British ice hockey administrator (1934–2017)

Patricia Marian Marsh (12 February 1934 – 3 May 2017) was a British ice hockey administrator. She served as secretary of the British Ice Hockey Association from 1972 to 1987, and was previously secretary to Bunny Ahearne from 1953 onward. She also worked in the International Ice Hockey Federation (IIHF) office for more than 20 years, and represented Great Britain at IIHF congresses. She was the first female inducted into the British Ice Hockey Hall of Fame, and the first British person to receive the Paul Loicq Award for contributions to international ice hockey.

==Early life==
Patricia Marian Griffiths was born on 12 February 1934, in the Brixton neighbourhood of South London. She met her future husband Geoff in 1949, who played ice hockey as a goaltender for the Streatham Royals. She went to her first hockey game in 1950, before beginning her career in the sport.

==Ice hockey career==
Marsh began working as Bunny Ahearne's secretary in 1953. Her hiring coincided with his term as secretary of the at the British Ice Hockey Association (BIHA), and his alternating roles as president and vice-president of the International Ice Hockey Federation (IIHF). The salary for Marsh originally included 13 shillings and sixpence for cleaning the office shared with Ernie Leacock, the BIHA assistant secretary. Leacock was an early mentor for Marsh, who knew the paperwork and how to work for a busy Ahearne who became president of the IIHF in 1957. She left her position to have a child in 1959, at a time when parental leave did not exist. When her replacement failed to meet the high standards, Marsh was recalled as Ahearne's secretary.

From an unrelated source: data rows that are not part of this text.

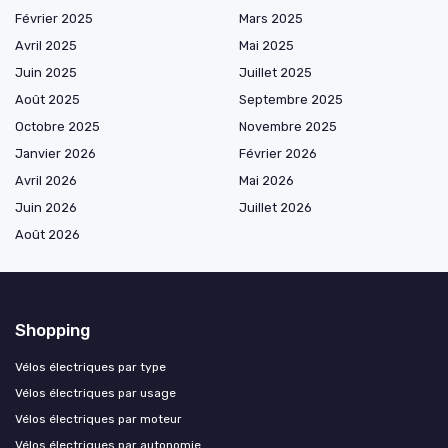
Février 2025
Mars 2025
Avril 2025
Mai 2025
Juin 2025
Juillet 2025
Août 2025
Septembre 2025
Octobre 2025
Novembre 2025
Janvier 2026
Février 2026
Avril 2026
Mai 2026
Juin 2026
Juillet 2026
Août 2026
Shopping
Vélos électriques par type
Vélos électriques par usage
Vélos électriques par moteur
Vélos électriques par autonomie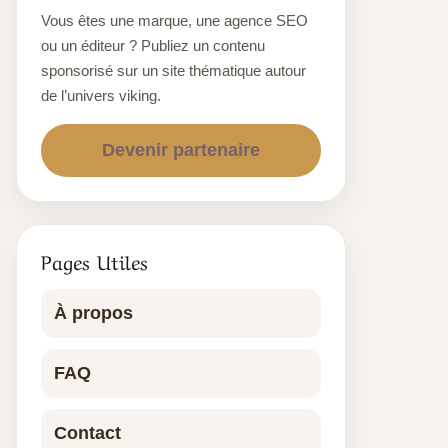
Vous êtes une marque, une agence SEO
ou un éditeur ? Publiez un contenu
sponsorisé sur un site thématique autour
de l’univers viking.
Devenir partenaire
Pages Utiles
À propos
FAQ
Contact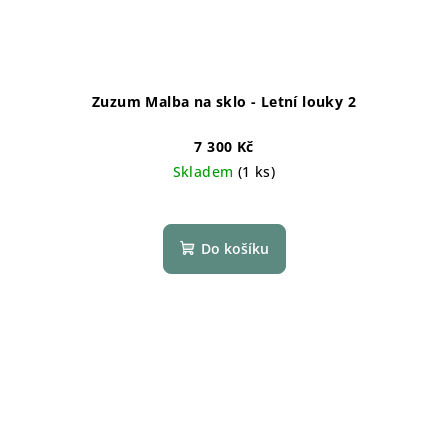
Zuzum Malba na sklo - Letní louky 2
7 300 Kč
Skladem
(1 ks)
Do košíku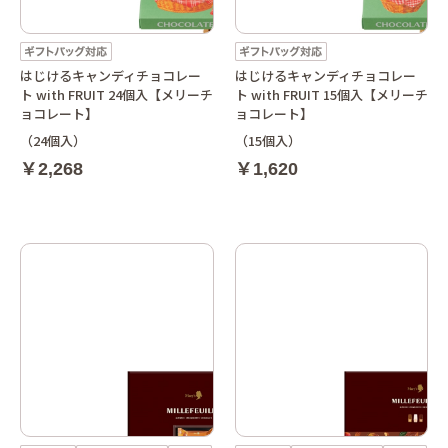
はじけるキャンディチョコレー
はじけるキャンディチョコレー
ト with FRUIT 24個入【メリーチ
ト with FRUIT 15個入【メリーチ
ョコレート】
ョコレート】
（24個入）
（15個入）
￥2,268
￥1,620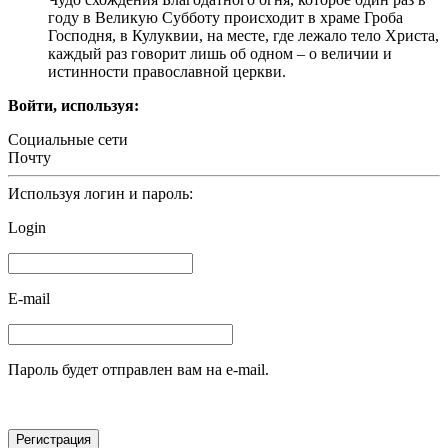
году в Великую Субботу происходит в храме Гроба
Господня, в Кулуквии, на месте, где лежало тело Христа,
каждый раз говорит лишь об одном – о величии и
истинности православной церкви.
Войти, используя:
Социальные сети
Почту
Используя логин и пароль:
Login
E-mail
Пароль будет отправлен вам на e-mail.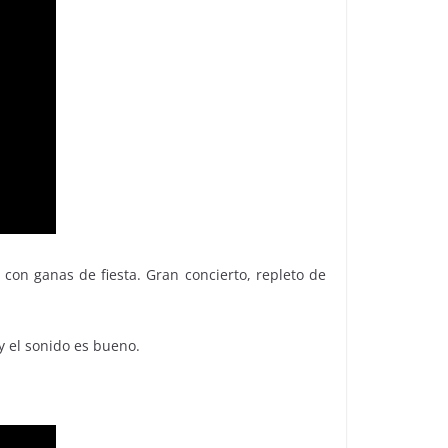
con ganas de fiesta. Gran concierto, repleto de
y el sonido es bueno.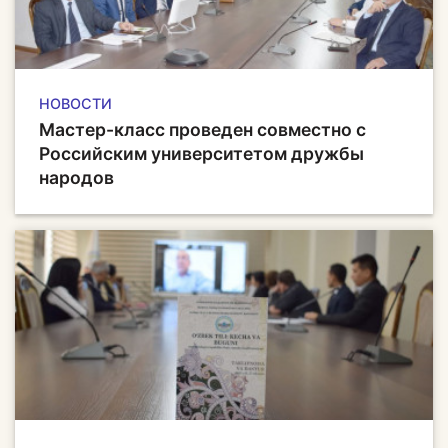
НОВОСТИ
Мастер-класс проведен совместно с
Российским университетом дружбы
народов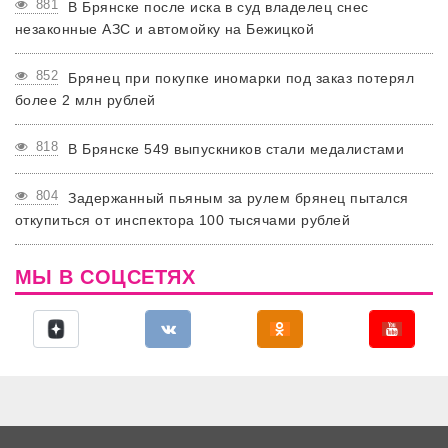
881
В Брянске после иска в суд владелец снес
незаконные АЗС и автомойку на Бежицкой
852
Брянец при покупке иномарки под заказ потерял
более 2 млн рублей
818
В Брянске 549 выпускников стали медалистами
804
Задержанный пьяным за рулем брянец пытался
откупиться от инспектора 100 тысячами рублей
МЫ В СОЦСЕТЯХ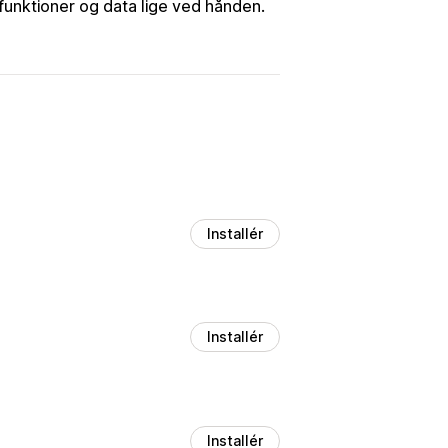
funktioner og data lige ved hånden.
Installér
Installér
Installér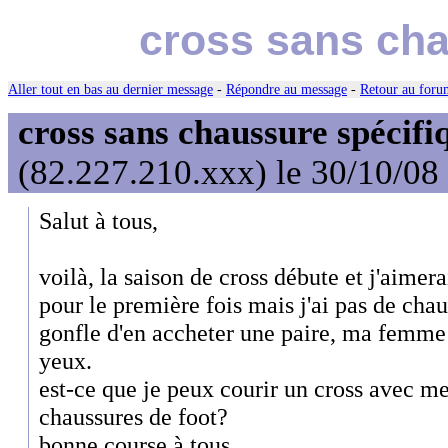
cross sans cha
Aller tout en bas au dernier message
-
Répondre au message
-
Retour au forum
cross sans chaussure spécifi
(82.227.210.xxx) le 30/10/08
Salut à tous,
voilà, la saison de cross débute et j'aimera
pour le première fois mais j'ai pas de cha
gonfle d'en accheter une paire, ma femme 
yeux.
est-ce que je peux courir un cross avec m
chaussures de foot?
bonne course à tous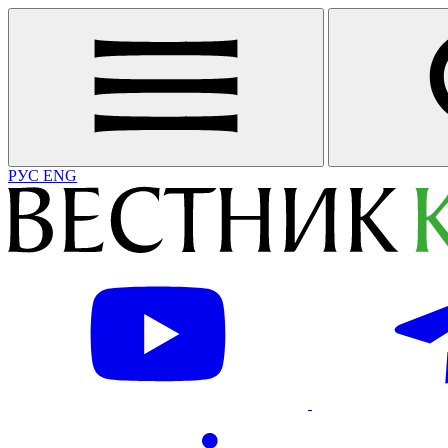
РУС
ENG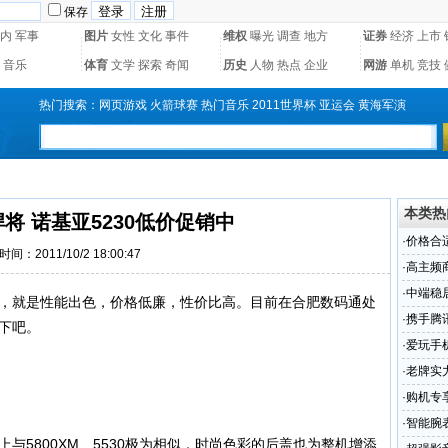
保存
内
军事
图片
女性
文化
事件
维权
曝光
调查
地方
证券
经济
上市
音乐
体育
文学
探索
奇闻
历史
人物
热点
企业
网游
单机
竞技
热门搜索：
网页游戏
火箭球赛
热门音乐
2011世界杯
亚运会
黄海军演
本类热
将 诺基亚5230低价促销中
·
价格合
时间：2011/10/2 18:00:47
·
高主频
·
中端稳居
它，就是性能出色，价格低廉，性价比高。目前在合肥数码通处
·
携手腾讯
注下吧。
·
爱玩手
·
老牌实力
·
购机专享
·
智能腕
上与5800XM、5530极为相似，时尚色彩的后盖也为整机增添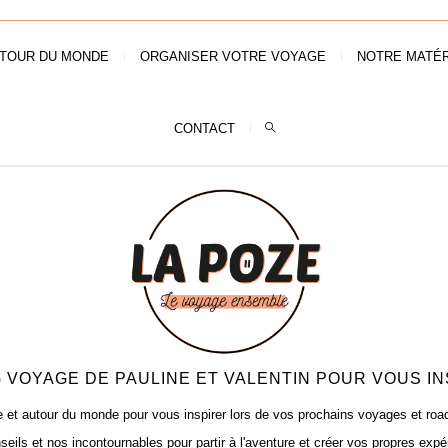
TOUR DU MONDE
ORGANISER VOTRE VOYAGE
NOTRE MATÉR
CONTACT
 VOYAGE DE PAULINE ET VALENTIN POUR VOUS IN
t autour du monde pour vous inspirer lors de vos prochains voyages et road t
seils et nos incontournables pour partir à l'aventure et créer vos propres expé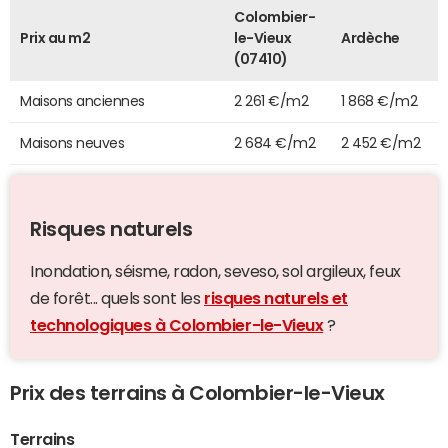
Colombier-
Prix au m2
le-Vieux
Ardèche
(07410)
Maisons anciennes
2 261 €/m2
1 868 €/m2
Maisons neuves
2 684 €/m2
2 452 €/m2
Risques naturels
Inondation, séisme, radon, seveso, sol argileux, feux
de forêt... quels sont les
risques naturels et
technologiques à Colombier-le-Vieux
?
Prix des terrains à Colombier-le-Vieux
Terrains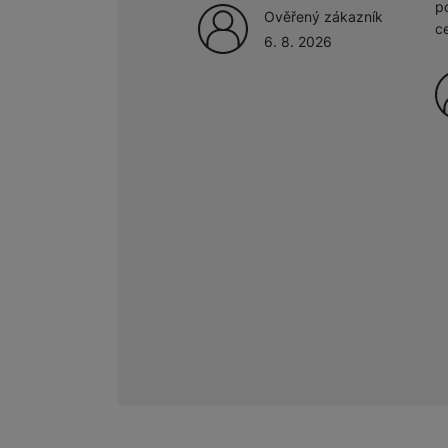
p
Ověřený zákazník
c
6. 8. 2026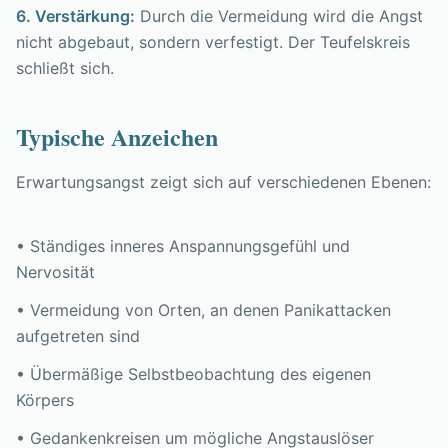
6. Verstärkung:
Durch die Vermeidung wird die Angst
nicht abgebaut, sondern verfestigt. Der Teufelskreis
schließt sich.
Typische Anzeichen
Erwartungsangst zeigt sich auf verschiedenen Ebenen:
• Ständiges inneres Anspannungsgefühl und
Nervosität
• Vermeidung von Orten, an denen Panikattacken
aufgetreten sind
• Übermäßige Selbstbeobachtung des eigenen
Körpers
• Gedankenkreisen um mögliche Angstauslöser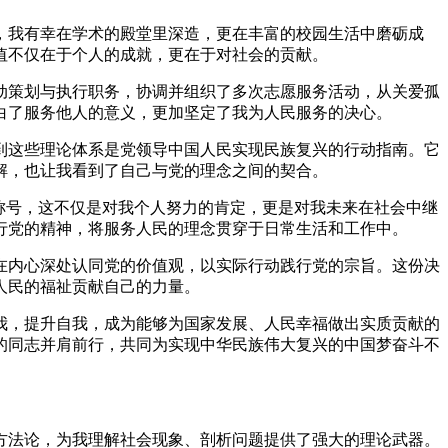
，我有幸在学术的殿堂里深造，更在丰富的校园生活中磨砺成
值不仅在于个人的成就，更在于对社会的贡献。
动策划与执行职务，协调并组织了多次志愿服务活动，从关爱孤
白了服务他人的意义，更加坚定了我为人民服务的决心。
到这些理论体系是党领导中国人民实现民族复兴的行动指南。它
解，也让我看到了自己与党的理念之间的契合。
称号，这不仅是对我个人努力的肯定，更是对我未来在社会中继
行党的精神，将服务人民的理念贯穿于日常生活和工作中。
在内心深处认同党的价值观，以实际行动践行党的宗旨。这份决
人民的福祉贡献自己的力量。
我，提升自我，成为能够为国家发展、人民幸福做出实质贡献的
的同志并肩前行，共同为实现中华民族伟大复兴的中国梦奋斗不
方法论，为我理解社会现象、剖析问题提供了强大的理论武器。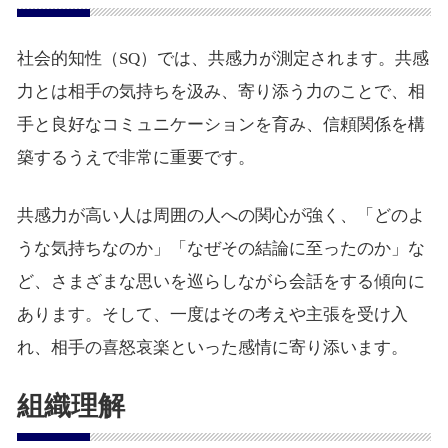
社会的知性（SQ）では、共感力が測定されます。共感
力とは相手の気持ちを汲み、寄り添う力のことで、相
手と良好なコミュニケーションを育み、信頼関係を構
築するうえで非常に重要です。
共感力が高い人は周囲の人への関心が強く、「どのよ
うな気持ちなのか」「なぜその結論に至ったのか」な
ど、さまざまな思いを巡らしながら会話をする傾向に
あります。そして、一度はその考えや主張を受け入
れ、相手の喜怒哀楽といった感情に寄り添います。
組織理解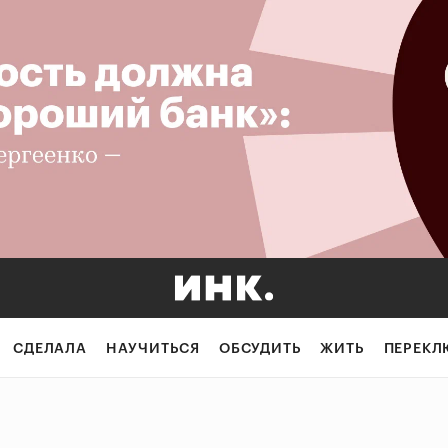
СДЕЛАЛА
НАУЧИТЬСЯ
ОБСУДИТЬ
ЖИТЬ
ПЕРЕКЛ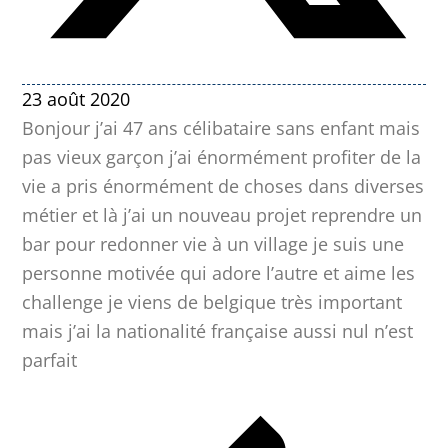
23 août 2020
Bonjour j’ai 47 ans célibataire sans enfant mais
pas vieux garçon j’ai énormément profiter de la
vie a pris énormément de choses dans diverses
métier et là j’ai un nouveau projet reprendre un
bar pour redonner vie à un village je suis une
personne motivée qui adore l’autre et aime les
challenge je viens de belgique très important
mais j’ai la nationalité française aussi nul n’est
parfait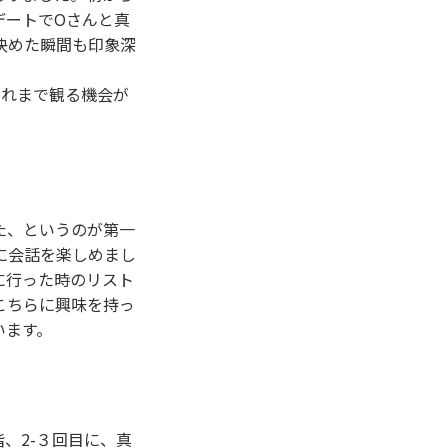
デートでOさんと真
決めた瞬間も印象深
これまで観る機会が
た、というのが第一
に会話を楽しめまし
に行った時のリスト
こちらに興味を持っ
います。
、2-３回目に、真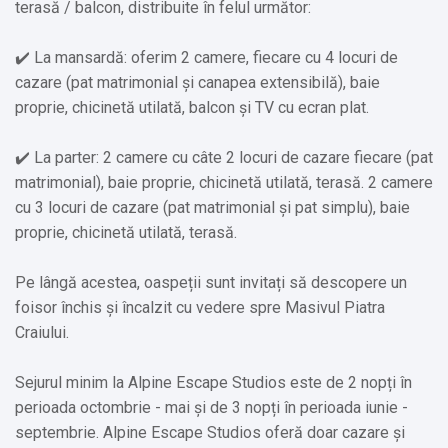
terasă / balcon, distribuite în felul următor:
✔️ La mansardă: oferim 2 camere, fiecare cu 4 locuri de
cazare (pat matrimonial și canapea extensibilă), baie
proprie, chicinetă utilată, balcon și TV cu ecran plat.
✔️ La parter: 2 camere cu câte 2 locuri de cazare fiecare (pat
matrimonial), baie proprie, chicinetă utilată, terasă. 2 camere
cu 3 locuri de cazare (pat matrimonial și pat simplu), baie
proprie, chicinetă utilată, terasă.
Pe lângă acestea, oaspeții sunt invitați să descopere un
foisor închis și încalzit cu vedere spre Masivul Piatra
Craiului.
Sejurul minim la Alpine Escape Studios este de 2 nopți în
perioada octombrie - mai și de 3 nopți în perioada iunie -
septembrie. Alpine Escape Studios oferă doar cazare și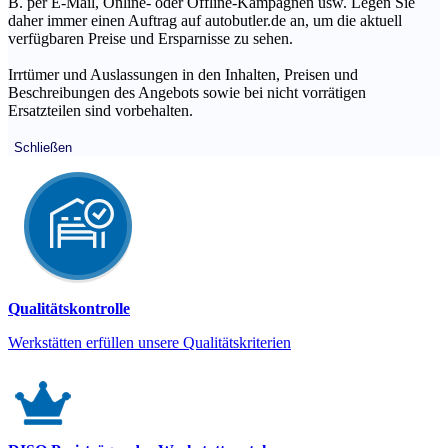
B. per E-Mail, Online- oder Offline-Kampagnen usw. Legen Sie
daher immer einen Auftrag auf autobutler.de an, um die aktuell
verfügbaren Preise und Ersparnisse zu sehen.
Irrtümer und Auslassungen in den Inhalten, Preisen und
Beschreibungen des Angebots sowie bei nicht vorrätigen
Ersatzteilen sind vorbehalten.
Schließen
Qualitätskontrolle
Werkstätten erfüllen unsere Qualitätskriterien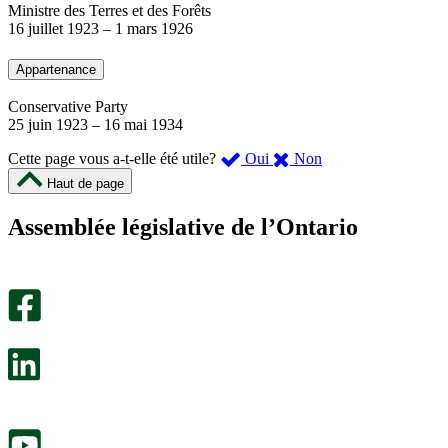
Ministre des Terres et des Forêts
16 juillet 1923
–
1 mars 1926
Appartenance
Conservative Party
25 juin 1923
–
16 mai 1934
,
,
Cette page vous a-t-elle été utile?
Oui
Non
cette
cette
Haut de page
page
page
m’a
ne
Assemblée législative de l’Ontario
été
m’a
utile.
pas
Un
été
sondage
utile.
facultatif
Un
s’ouvre
sondage
dans
facultatif
un
s’ouvre
nouvel
dans
onglet.
un
nouvel
onglet.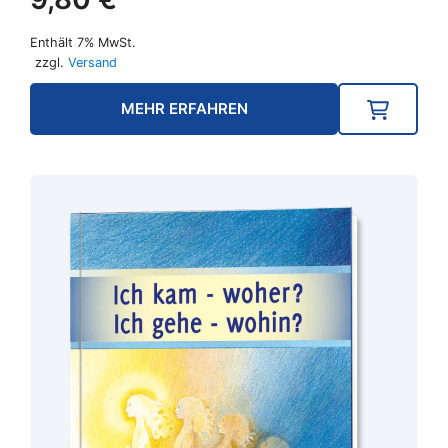
Enthält 7% MwSt.
zzgl.
Versand
MEHR ERFAHREN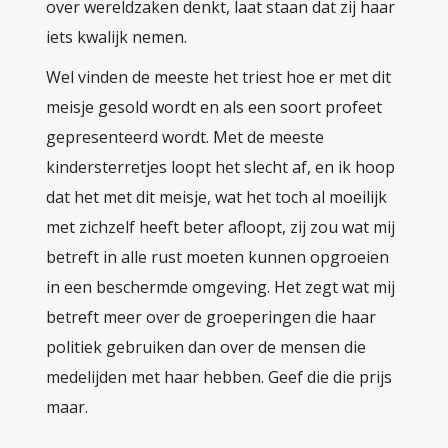
over wereldzaken denkt, laat staan dat zij haar
iets kwalijk nemen.
Wel vinden de meeste het triest hoe er met dit
meisje gesold wordt en als een soort profeet
gepresenteerd wordt. Met de meeste
kindersterretjes loopt het slecht af, en ik hoop
dat het met dit meisje, wat het toch al moeilijk
met zichzelf heeft beter afloopt, zij zou wat mij
betreft in alle rust moeten kunnen opgroeien
in een beschermde omgeving. Het zegt wat mij
betreft meer over de groeperingen die haar
politiek gebruiken dan over de mensen die
medelijden met haar hebben. Geef die die prijs
maar.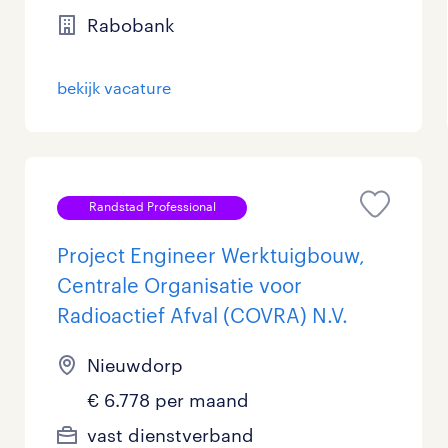
Rabobank
Management / Leidinggevend
0
Onderwijs
0
bekijk vacature
Personeel & Organisatie
0
Supply chain & procurement
0
Randstad Professional
Zorg / Verpleging
0
Project Engineer Werktuigbouw,
Centrale Organisatie voor
Radioactief Afval (COVRA) N.V.
Nieuwdorp
€ 6.778 per maand
vast dienstverband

After Ahearne became president of the BIHA in 1971, Marsh became secretary of the BIHA in 1972, and worked in the IIHF offices for more than 20 years. She represented the BIHA at IIHF congresses in Prague in 1972, and in Colorado Springs in 1986. She travelled abroad with the Great Britain men's national under-18 ice hockey team, and stated her favourite tournament was the gold medal victory in Pool-C at the 1986 IIHF European U18 Championship in Spain. During her involved in hockey, the game in Great Britain changed from being semi-professional in the 1950s, to large sponsorships in the 1980s which she described as "the most exciting time of her career in the sport".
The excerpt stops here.